The captain is responsible for working up his ship’s company and his air group so that the ship will conduct itself safely and operate to its best ability. He has Heads of Department to supervise sections such as Air, Engineering, Supply and Seaman. The senior aviator on board is the Commander (Air) (generally known as “Wings”) who is the direct adviser to the Captain on all aspects of aviation within the ship. He has general responsibility for the operational and domestic conduct of the air group. His right-hand man is known as Lt Cdr (Flying) (generally known as “Little F”) and he is principally responsible for the safe movement and control of aircraft operating to and from the deck. Other equally important appointments include the Flight Deck Officer (FDO) who controls all movements on the flight deck and the Landing Sight Officer (LSO) who is responsible for “talking down” aircraft on the approach to the deck and grading the quality of the approach and the deck landing, thus ensuring high standards and the preservation of flight safety. Other important appointments include Air Operations Officers, Direction Officers and Carrier Controlled Approach Officers.

In parallel, the Observers who fly in anti-submarine and early warning helicopters have little in common with their RAF counterparts.  They hold qualifications that are directly compatible with ships and are inter-operable.  Much the same can be said of the Rating aircrewmen.  On the air engineering side there is a hierarchy of highly qualified aviation engineers or Air Engineer Officers (AEOs) who carry out similar supervisory and command duties to their aviator counterparts. Their sphere of influence encompasses Squadron engineering standards, certain aspects of flight deck operations and Hangar Control and aircraft maintenance.
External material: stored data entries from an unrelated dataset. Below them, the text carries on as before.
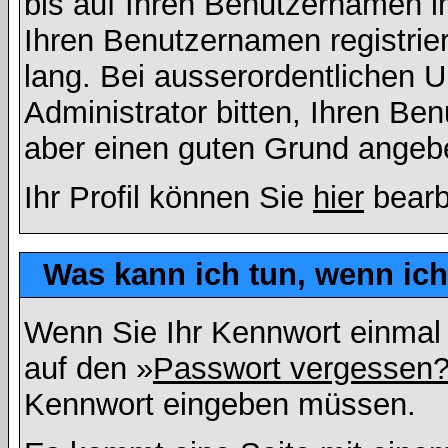
bis auf Ihren Benutzernamen i
Ihren Benutzernamen registrier
lang. Bei ausserordentlichen
Administrator bitten, Ihren Be
aber einen guten Grund angeb
Ihr Profil können Sie
hier
bearb
Was kann ich tun, wenn ic
Wenn Sie Ihr Kennwort einmal 
auf den »
Passwort vergessen
Kennwort eingeben müssen.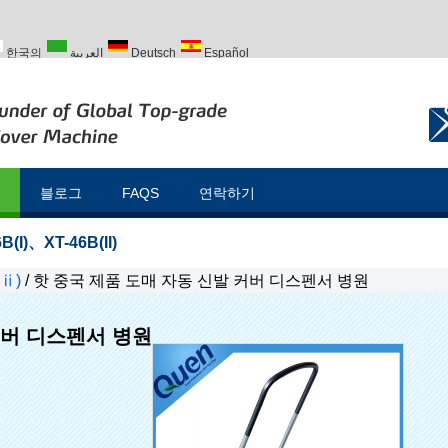
한국의
العربية
Deutsch
Español
Türk
블로그
FAQS
연락하기
B(I)
、
XT-46B(II)
 ⅱ)
/
핫 중국 제품 도매 자동 신발 커버 디스펜서 병원
커버 디스펜서 병원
All of the above need to have in-depth experience of embarked carrier operations without which they would be unable to conduct their work effectively. Although members of the air group, they generally remain with the ship both in harbour and at sea and are an integral part of the ship’s company. RAF personnel cannot offer this kind of service, nor can be asked to be present aboard the ships continuously: if they are required to operate to these completely different standards, they arguably become FAA personnel, and are RAF no more.
It is considerably harder for RAF personnel to serve at sea than it is challenging for FAA personnel serve ashore, for a whole lot of reasons.
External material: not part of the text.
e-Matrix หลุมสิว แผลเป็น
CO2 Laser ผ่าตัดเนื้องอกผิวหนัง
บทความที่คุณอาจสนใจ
Other good reasons to keep the FAA dear

It is now worth reasoning in terms of deployability, taking into account the Tour Interval Guidelines and Separated Service Harmony Guidelines of each service. Harmony Guidelines are designed to ensure harmony between competing aspects of Service personnel's lives: operations, time recuperating after operations, personal and professional development, unit formation and time with families. Two measures of harmony are used: Unit Tour Intervals and Separated Service. Unit Tour Intervals measure the frequency of deployment. Separated Service measures absence from normal place of duty or lack of freedom to enjoy leisure at the normal place of duty. Separated Service includes activities not captured by Unit Tour Intervals like pre- deployment training, exercises, public duties, recruitment activities, and other duties which result in personnel not sleeping in usual accommodation. 

The MoD began consistently reporting Unit Tour Intervals and Separated Service in 2006, although some data was collected already before then. Each Service has different criteria for Harmony Guidelines, reflecting different operational practices.
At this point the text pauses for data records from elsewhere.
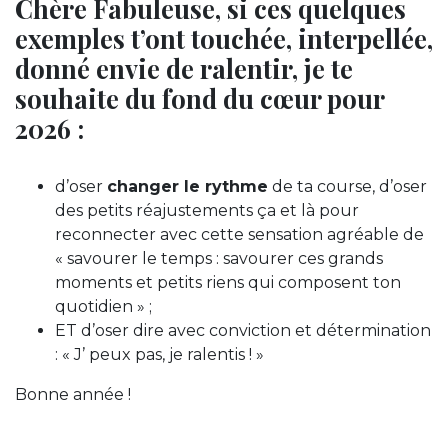
Chère Fabuleuse, si ces quelques
exemples t’ont touchée, interpellée,
donné envie de ralentir, je te
souhaite du fond du cœur pour
2026 :
d’oser
changer le rythme
de ta course, d’oser
des petits réajustements ça et là pour
reconnecter avec cette sensation agréable de
« savourer le temps : savourer ces grands
moments et petits riens qui composent ton
quotidien » ;
ET d’oser dire avec conviction et détermination
: « J’ peux pas, je ralentis ! »
Bonne année !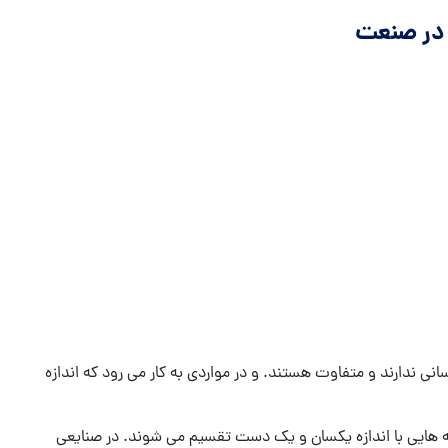
 در صنعت
انی ندارند و متفاوت هستند. و در مواردی به کار می رود که اندازه
ه هایی با اندازه یکسان و یک دست تقسیم می شوند. در صنایعی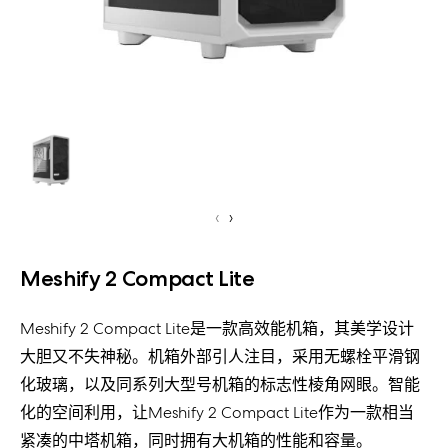
‹
›
Meshify 2 Compact Lite
Meshify 2 Compact Lite是一款高效能机箱，其美学设计
大胆又不失神秘。机箱外部引人注目，采用无螺栓平滑钢
化玻璃，以及同系列大型号机箱的标志性棱角网眼。智能
化的空间利用，让Meshify 2 Compact Lite作为一款相当
紧凑的中塔机箱，同时拥有大机箱的性能和容量。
The guidelines can be found on the official government documents, and you can read them here. 
Unit Tour Intervals (UTI) guidelines by service

Naval Service: Fleet Units to spend maximum of 60% deployed in 36 months. These conditions of service apply to the whole RN, inclusive of Royal Marines Commandos, Commando Helicopter Force and Fleet Air Arm, even though Tours in Afghanistan see the Marines deployed in support of the Army, in a scheduled built to Army guidelines: as such, the 3rd Commando Brigade normally deploys every 4 tours. (4 x 6 = every 24 monhts, as army units)

[This can be exemplified by observing how 42, 45 Commandos and 29 Commandos Royal Artillery have deployed in Herrick V, then again on Herrick IX and are doing so again as part of Herrick XIV, with their deployment to be complete by April. 40 Commando deploys, under Army command, also every 24 months: it did so, for example, in Herrick VII and then as part of Herrick XII, and will deploy again in Herrick XVI]

Note that, however, the RM Commandos add to these tours a whole range of other long term deployments away from home, since their role is to cover Artic warfighting, which requires yearly exercises in Norway, and they are also tasked with Amphibious Assault, for which at least one full Commando unit embarks for a yearly exercise (currently Cougar 2011, in the Mediterranean).

Army: 24 month average interval between unit tours. Tour length is normally 6 months.

RAF: 16 month average interval between Unit tours, with a tour lenght of 4 months.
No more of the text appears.